O órgão supremo de arbitragem iraniano, presidido pelo ex-presidente Akbar Hashemi Rafsandjani, conclamou neste sábado os candidatos derrotados na eleição presidencial a cooperarem com o conselho constitucional para encontrar uma solução ao conflito em torno da reeleição de Mahmud Ahmadinejad.

AFP |

No âmbito diplomático, Ahmadinejad respondeu novamente ao presidente americano Barack Obama, enquanto o ministério das Relações Exteriores criticava as declarações "apressadas" do G8, cujos chanceleres pediram o fim da violência que tomou conta do país depois da contestada eleição de 12 de junho.

O Conselho de Discernimento conclamou "todos os candidatos a cooperarem ao máximo com o Conselho dos Guardiões da Constituição, e a aproveitarem a oportunidade para apresentar seus documentos para um exame completo e preciso" do processo eleitoral", segundo um comunicado citado pela agência Isna.

O Conselho dos Guardiões anunciou sexta-feira a criação de uma comissão especial com representantes dos candidatos que será encarregada de preparar um relatório sobre a eleição, e voltou a negar que tenham sido cometidas fraudes durante o processo eleitoral.

Mir Hossein Moussavi, principal adversário de Ahmadinejad e líder do movimento de contestação, e o candidato reformador Mehdi Karubi, continuam pedido a anulação da eleição por fraude.

Com seu apelo a passar pelos "canais apropriados", o Conselho de Discernimento parece estar tentando encontrar uma solução pacífica para a contestação, que deixou pelo menos 20 mortos em duas semanas.

Moussavi e Karubi ainda não responderam ao convite de participar da comissão especial, nem nomearam representantes, segundo o Conselho dos Guardiões. O conservador Mohsen Rezai, que terminou em terceiro na eleição de 12 de junho, anunciou que participará do processo, desde que os demais candidatos façam o mesmo.

O órgão de arbitragem é encarregado de resolver os litígios entre o Parlamento e o Conselho dos Guardiões. Ele também aconselha o guia supremo, o aiatolá Ali Khamenei.

O Conselho de Discernimento também pediu ao Conselho dos Guardiões "um exame preciso de todas as queixas", e "respostas às ambiguidades" acerca da votação.

A comissão especial deve recontar 10% dos votos.

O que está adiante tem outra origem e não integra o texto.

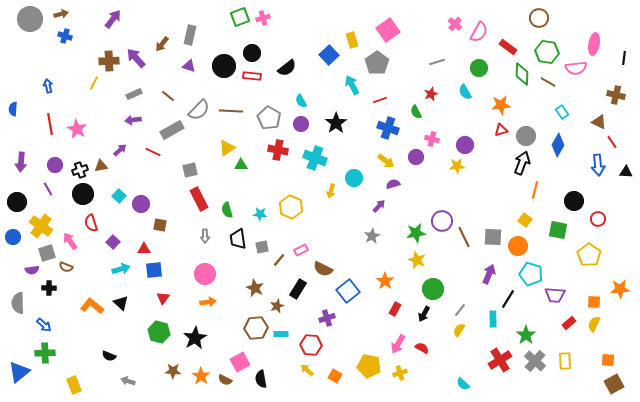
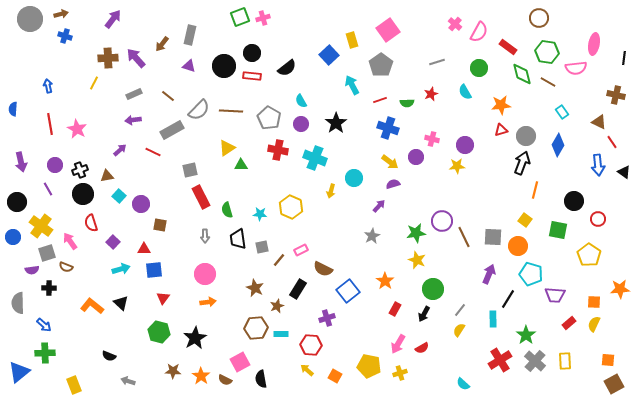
brown cross at (109, 61): moved 1 px left, 3 px up
gray pentagon at (377, 63): moved 4 px right, 2 px down
green diamond at (522, 74): rotated 15 degrees counterclockwise
green semicircle at (416, 112): moved 9 px left, 9 px up; rotated 64 degrees counterclockwise
yellow arrow at (386, 161): moved 4 px right, 1 px down
purple arrow at (21, 162): rotated 18 degrees counterclockwise
brown triangle at (101, 166): moved 6 px right, 10 px down
black triangle at (626, 172): moved 2 px left; rotated 32 degrees clockwise
red rectangle at (199, 199): moved 2 px right, 2 px up
red semicircle at (422, 348): rotated 120 degrees clockwise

Ahmadinejad criticou novamente o presidente Obama, que se disse sexta-feira "ultrajado" pela repressão das manifestações.

"Ele falou em reformas e mudanças, então por quê se intromete nos assuntos internos iranianos e faz comentários contrários às normas e à cortesia?", perguntou.

Ahmadinejad também denunciou as "declarações insultantes de alguns responsáveis ocidentais" sobre o Irã, afirmando que aproveitará a partir de agora sua presença "em todas as instâncias internacionais" para "denunciar" estes dirigentes.

Reunidos em Trieste, na Itália, os ministros das Relações Exteriores do G8 pediram sexta-feira o fim da violência, e conclamaram o poder iraniano a respeitar "o direito de expressão".

"Estas declarações são apressadas, e constituem uma ingerência", criticou o porta-voz da chancelaria iraniana, Hassan Ghashghavi.

Duas semanas depois da proclamação da vitória de Ahmadinejad com 63% dos votos, o movimento de oposição passou a perder força, e Teerã estava calma neste sábado.

Contudo, as autoridades revistaram os locais de um partido político que apoiou Moussavi durante a campanha.

"Agentes das forças de segurança foram à sede do partido Kargozaran e levaram documentos e computadores", informou o jornal reformista Etemad Melli.

Teerã também convocou o embaixador da Suécia, Magnus Werndstedt, para protestar contra a agressão "terrorista" a um funcionário da embaixada iraniana em Estocolmo, ferido durante a manifestação, segundo a agência Irna.